Provided information:
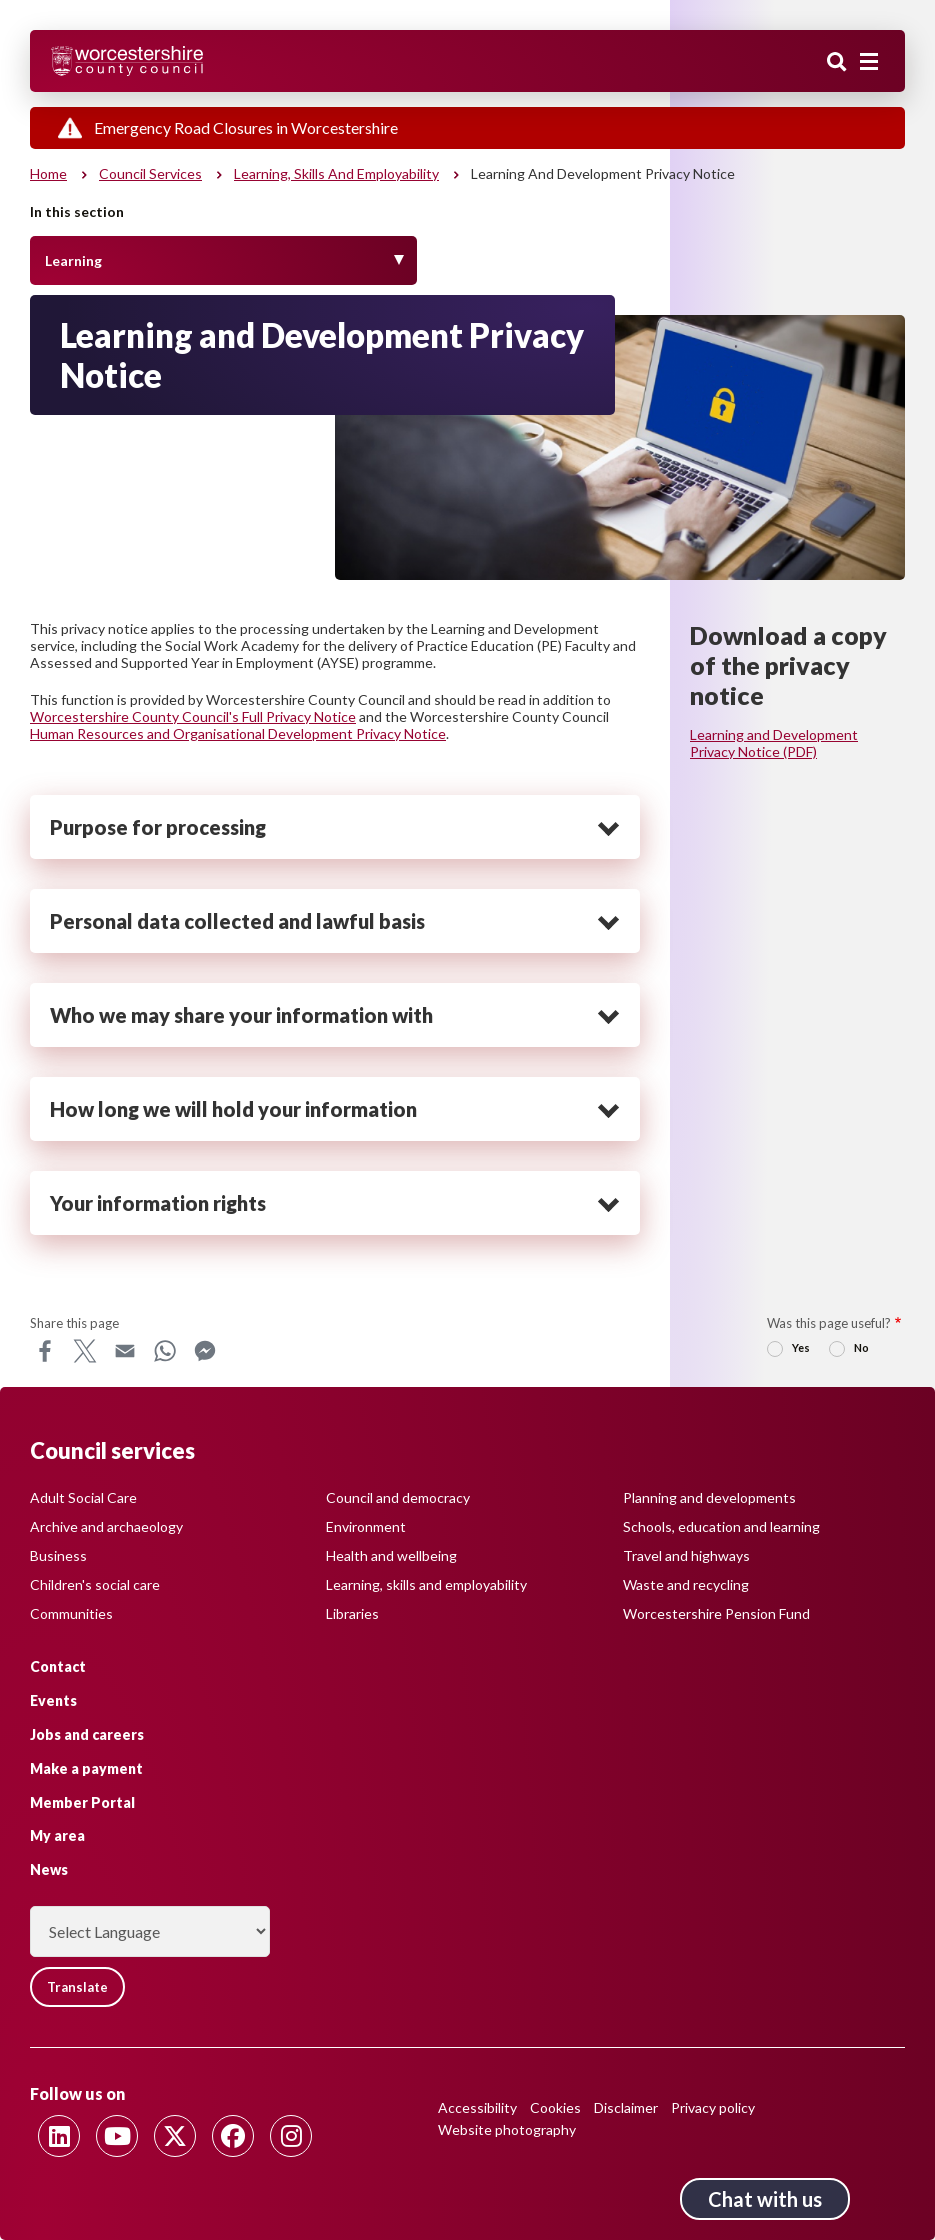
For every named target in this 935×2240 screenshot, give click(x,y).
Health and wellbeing (391, 1555)
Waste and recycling (686, 1584)
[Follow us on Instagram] (291, 2136)
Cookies (555, 2107)
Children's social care (95, 1584)
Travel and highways (686, 1555)
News (49, 1869)
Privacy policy (713, 2107)
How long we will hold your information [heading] (233, 1109)
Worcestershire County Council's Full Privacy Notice (193, 716)
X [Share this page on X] (85, 1351)
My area (57, 1835)
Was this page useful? (829, 1323)
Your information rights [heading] (158, 1203)
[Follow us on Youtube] (117, 2136)
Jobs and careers (87, 1734)
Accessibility (477, 2107)
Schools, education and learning (721, 1526)
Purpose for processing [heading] (158, 827)
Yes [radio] (801, 1347)
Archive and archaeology (106, 1526)
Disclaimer (626, 2107)
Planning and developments (709, 1497)
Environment (366, 1526)
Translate (77, 1987)
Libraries (352, 1613)
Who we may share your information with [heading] (241, 1015)
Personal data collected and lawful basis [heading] (237, 921)
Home (48, 173)
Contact (58, 1666)
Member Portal (82, 1802)
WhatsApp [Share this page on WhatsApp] (165, 1351)
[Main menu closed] (869, 62)
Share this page (74, 1323)
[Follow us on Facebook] (233, 2136)
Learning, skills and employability (336, 173)
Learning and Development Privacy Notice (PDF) (774, 743)
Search (837, 63)
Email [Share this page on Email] (125, 1351)
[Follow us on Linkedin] (59, 2136)
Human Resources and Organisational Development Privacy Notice (238, 733)
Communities (71, 1613)
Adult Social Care (83, 1497)
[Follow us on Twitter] (175, 2136)
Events (53, 1700)
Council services (150, 173)
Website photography (507, 2129)
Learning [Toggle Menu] (73, 260)
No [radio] (861, 1347)
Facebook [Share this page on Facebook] (45, 1351)
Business (58, 1555)
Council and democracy (398, 1497)
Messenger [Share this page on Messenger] (205, 1351)
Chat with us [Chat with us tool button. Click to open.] (765, 2199)
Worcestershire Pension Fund (716, 1613)
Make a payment (86, 1768)
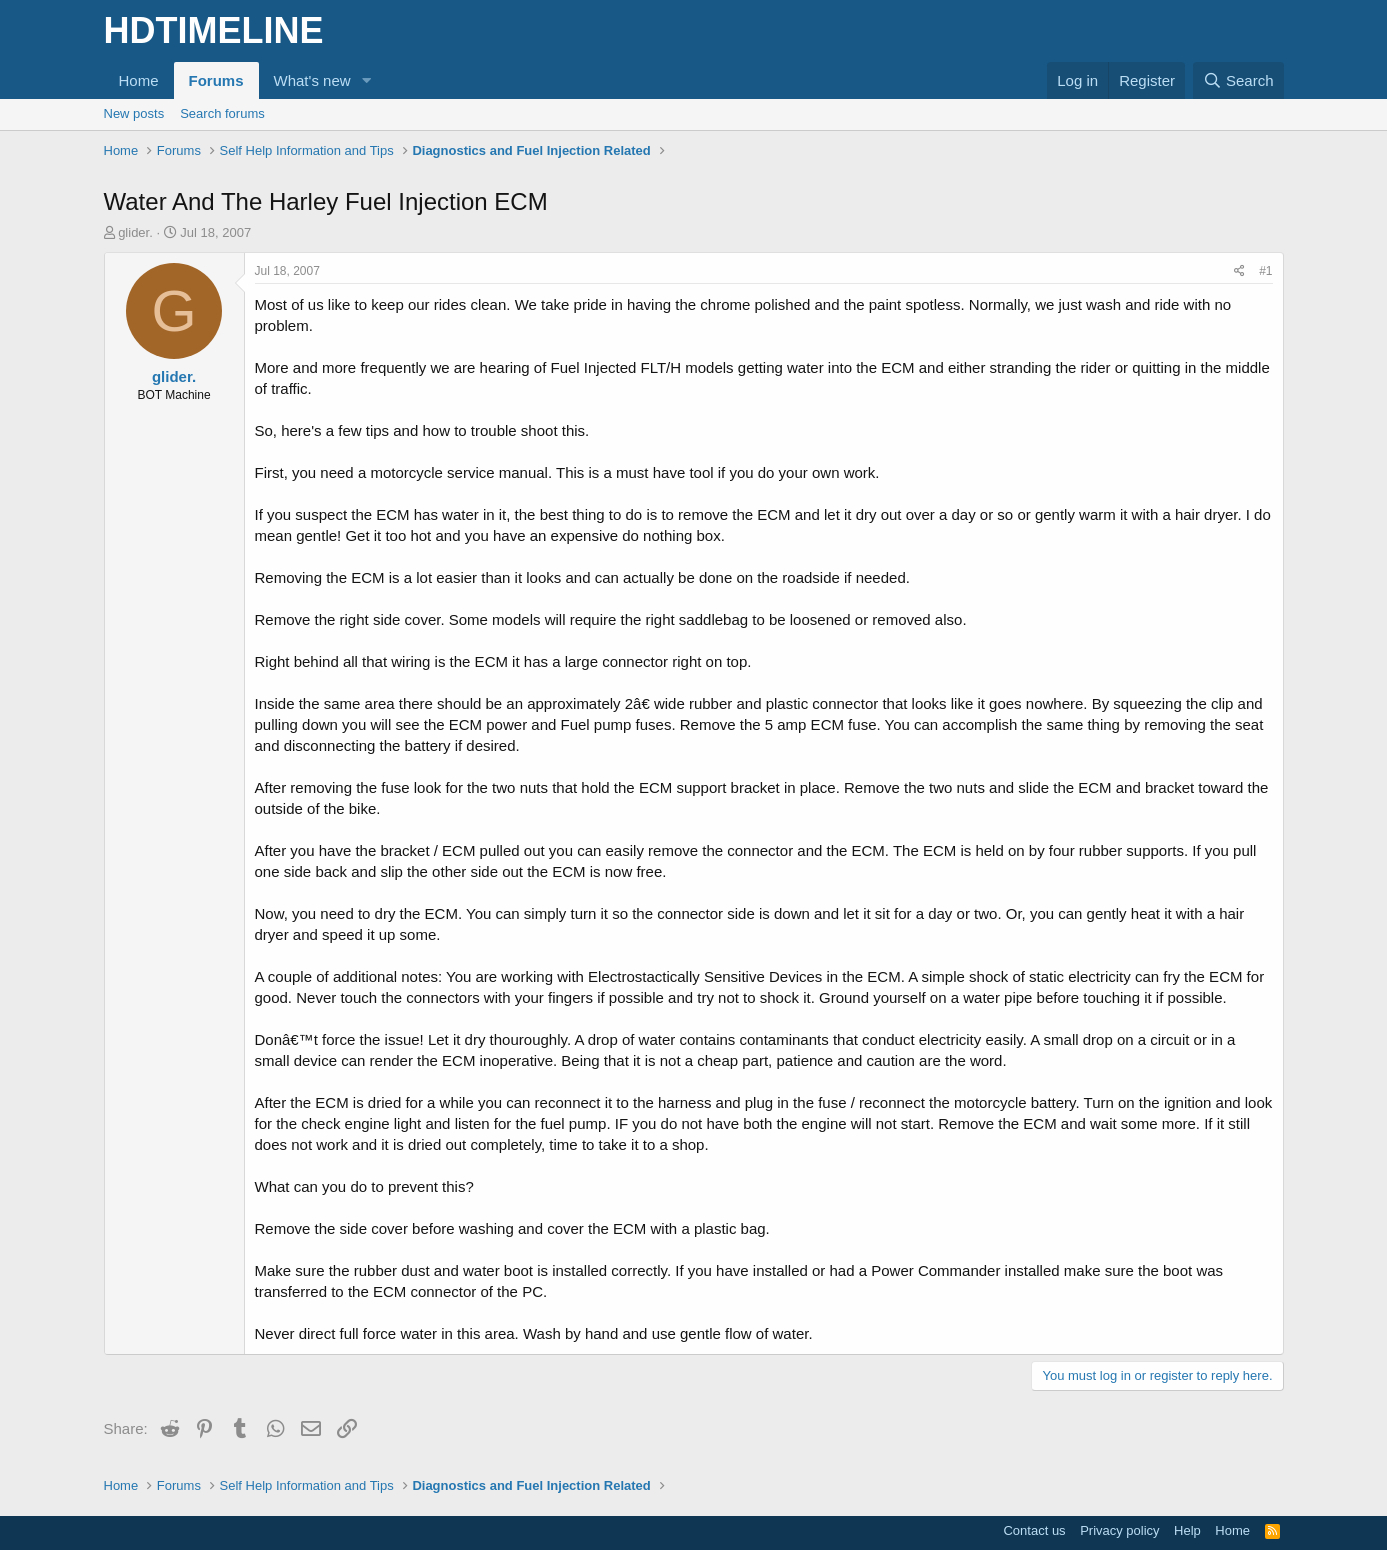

What is needed: Taking the entries above, restate exactly those lines that fall between the line with "Children's social care (95, 1584)" and the line with "Business (58, 1555)", keeping both of those lines too.

Solution to this problem:
Children's social care (95, 1584)
Travel and highways (686, 1555)
News (49, 1869)
Privacy policy (713, 2107)
How long we will hold your information [heading] (233, 1109)
Worcestershire County Council's Full Privacy Notice (193, 716)
X [Share this page on X] (85, 1351)
My area (57, 1835)
Was this page useful? (829, 1323)
Your information rights [heading] (158, 1203)
[Follow us on Youtube] (117, 2136)
Jobs and careers (87, 1734)
Accessibility (477, 2107)
Schools, education and learning (721, 1526)
Purpose for processing [heading] (158, 827)
Yes [radio] (801, 1347)
Archive and archaeology (106, 1526)
Disclaimer (626, 2107)
Planning and developments (709, 1497)
Environment (366, 1526)
Translate (77, 1987)
Libraries (352, 1613)
Who we may share your information with [heading] (241, 1015)
Personal data collected and lawful basis [heading] (237, 921)
Home (48, 173)
Contact (58, 1666)
Member Portal (82, 1802)
WhatsApp [Share this page on WhatsApp] (165, 1351)
[Main menu closed] (869, 62)
Share this page (74, 1323)
[Follow us on Facebook] (233, 2136)
Learning, skills and employability (336, 173)
Learning and Development Privacy Notice (PDF) (774, 743)
Search (837, 63)
Email [Share this page on Email] (125, 1351)
[Follow us on Linkedin] (59, 2136)
Human Resources and Organisational Development Privacy Notice (238, 733)
Communities (71, 1613)
Adult Social Care (83, 1497)
[Follow us on Twitter] (175, 2136)
Events (53, 1700)
Council services (150, 173)
Website photography (507, 2129)
Learning [Toggle Menu] (73, 260)
No [radio] (861, 1347)
Facebook [Share this page on Facebook] (45, 1351)
Business (58, 1555)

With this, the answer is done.